The handling of subnormal arguments and results for the various vector floating point instructions is controlled by the VSCR[NJ] bit. VSCR[NJ] = 0 Denormalized values are handled as specified by Java and the IEEE standard. VSCR[NJ] = 1 If an element in a source VR contains a denormalized value, the value 0 is used instead. If an instruction causes an Underflow Exception, the corresponding element in the target VR is set to 0. In both cases the 0 has the same sign as the denormalized or underflowing value. Convert negative zero to positive zero. On BE systems, the VSCR[NJ] bit is set to 1. On LE systems, the setting is 0 as required by the ABI. Valgrind is generating results based on the setting of the bit in the host. If the user changes the bit in their application, the subnormal results do not match the expected results. This is due to the fact Valgrind does not track the setting of the bit.

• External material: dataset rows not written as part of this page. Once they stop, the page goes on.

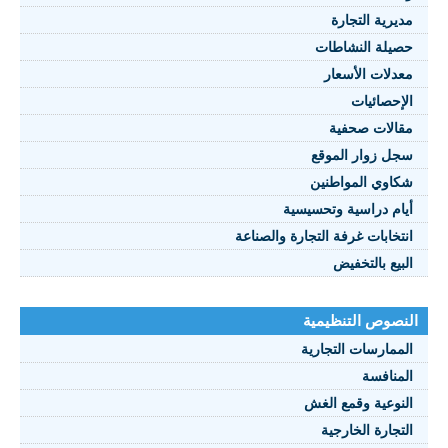
مديرية التجارة
حصيلة النشاطات
النصوص 2021
معدلات الأسعار
FRANÇAIS
الإحصائيات
مقالات صحفية
سجل زوار الموقع
شكاوي المواطنين
أيام دراسية وتحسيسية
انتخابات غرفة التجارة والصناعة
البيع بالتخفيض
النصوص التنظيمية
الممارسات التجارية
المنافسة
النوعية وقمع الغش
التجارة الخارجية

Created attachment 119258 [details] Proposed fix for making the subnormal results track the VSCR[NJ] bit The attachment is a proposed fix for the issue. The Iops to implement the various vector floating point instructions map to a subset of the vector floating point instructions. The underlying host hardware needs to run with the VSCR[NJ] bit set to zero to generate the subnormal results. The guest state needs to then adjust the arguments/results of the vector floating point instructions as needed based on the guest setting of VSCR[NJ]. Hence the need to setup the host with VSCR[NJ] = 0. This was done in VEX/priv/host_ppc_defs.c, function getRRegUniverse_PPC (). The function is actually setting up the guest register state. The function is called once as part of the initialization process. That is the right time to set the host configuration. Ideally there would be a host initialization function that would be called for doing this but I don't see one. Given that there is not host specific function, I had to put the code into the guest setup function. I don't consider this to be the ideal place for the code. I would be interested in ideas on a more appropriate location for this code. ******* The host setup code requires the addition of the -mvsx and -maltivec command line options to be set for Power 7. These options are on by default when compiling for Power 8, 9. Hence the Makefile.all.am change. Finally, the current regression tests do not seem to cover the subnormal cases well enough. I created an explicit subnormal test which runs with the VSCR[NJ] bit set to zero and one. Again, would appreciate feedback on where best to do the host initialization.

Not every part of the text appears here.